In April 2015, the Midcontinent Independent System Operator (MISO) held an auction for wholesale electric capacity that resulted in raising rates for downstate Illinois by close to 1000 percent. Those rates, totaling approximately $100 million, were passed on to consumers in Illinois in the next twelve months. The rate increase was the result of Dynegy acquiring power plants that allowed it to control the auction for MISO’s Zone 4 and essentially set the price in order to maximize its own revenues. Public Citizen, together with Illinois government officials, immediately challenged the auction results before FERC, contending that they resulted in rates that were not “just and reasonable” as required by the Federal Power Act (FPA) and also violated the FPA’s prohibition of market manipulation.
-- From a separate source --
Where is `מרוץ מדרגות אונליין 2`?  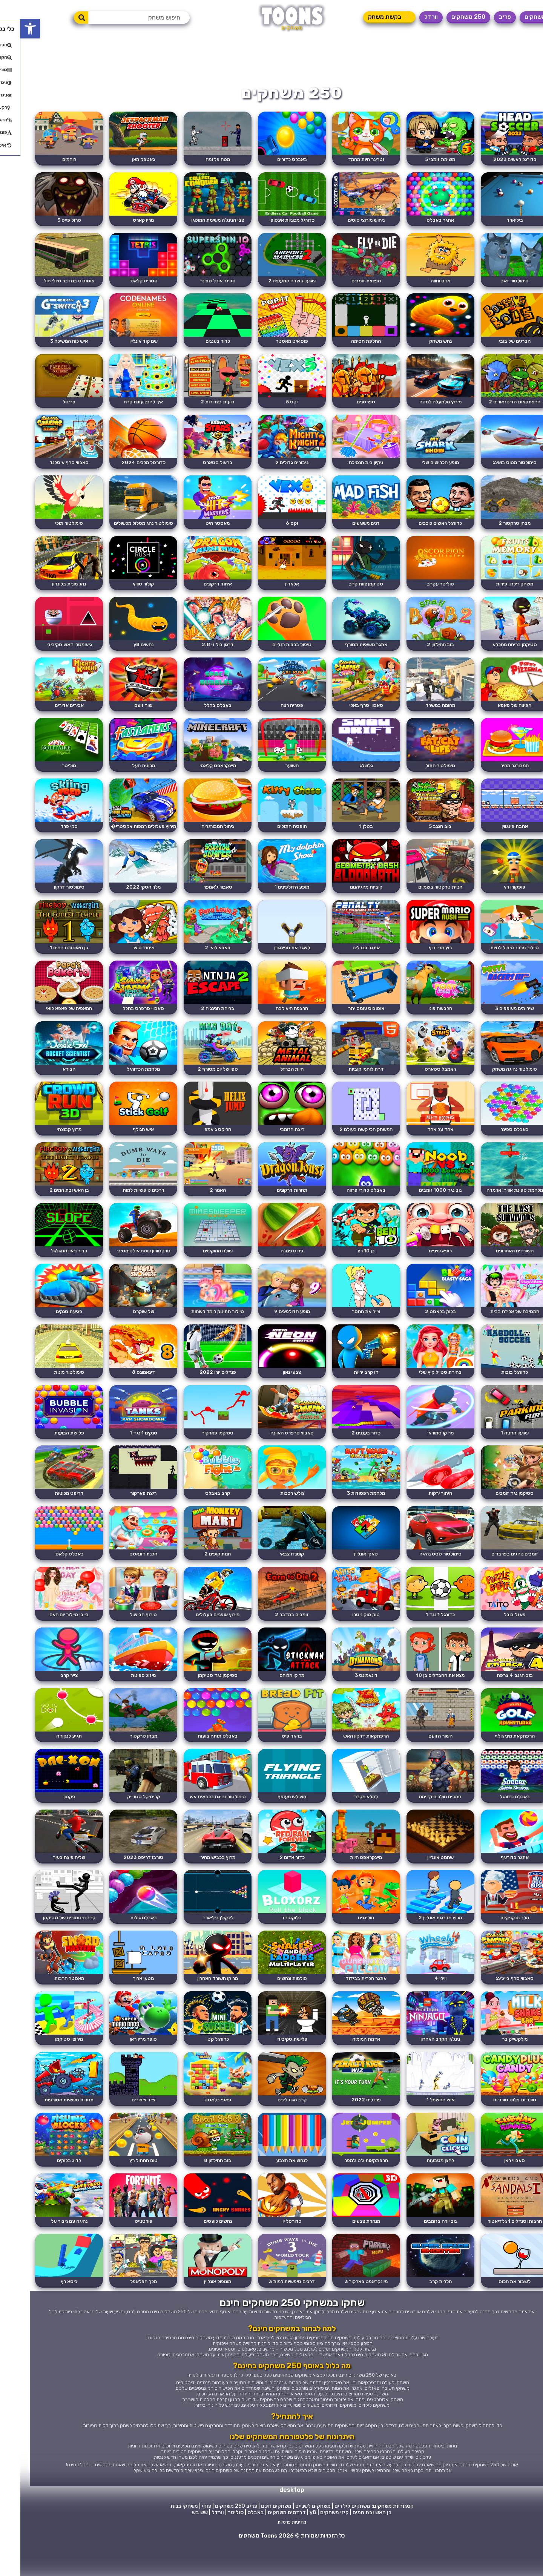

Later that year, FERC recognized that the way the auction was structured was not just and reasonable and allowed manipulation of prices, and it made some changes to the auction procedures to prevent companies from controlling the outcome as Dynegy had done in 2015. As a result, prices in Zone 4 fell considerably in 2016-17 and even further in 2017-18 and later years. But, after more than four years of delay, FERC eventually refused to do anything about the excessive prices resulting from the 2015-16 auction, claiming that no matter how high the auction prices were, they were “just and reasonable” as long as the auction was conducted according to the rules in place at the time (even though FERC itself had recognized that it had to change the rules going forward to protect consumers).
Public Citizen sought reconsideration by FERC and, after FERC denied reconsideration, filed a petition for review in the D.C. Circuit. Our briefs argue that FERC’s actions violated its mandate under the FPA to ensure just and reasonable rates.
On August 6, 2021, the D.C. Circuit held that FERC had acted unlawfully in concluding that the 2015 auction results were just and reasonable solely because it had previously approved the auction procedures. The court found that the agency had failed to explain why its ruling later in 2015 that the auction procedures were no longer just and reasonable did not call into question the results of the 2015 auction, and that the agency had also failed to explain its rejection of claims that the auction results were tainted by market manipulation. Although the court held that FERC can rely on market procedures to set rates, it emphasized that the agency has an ongoing obligation to ensure that those mechanisms produce just and reasonable rates, and that it had failed to do that work in this case. The court remanded the case to FERC for further consideration of the 2015 auction.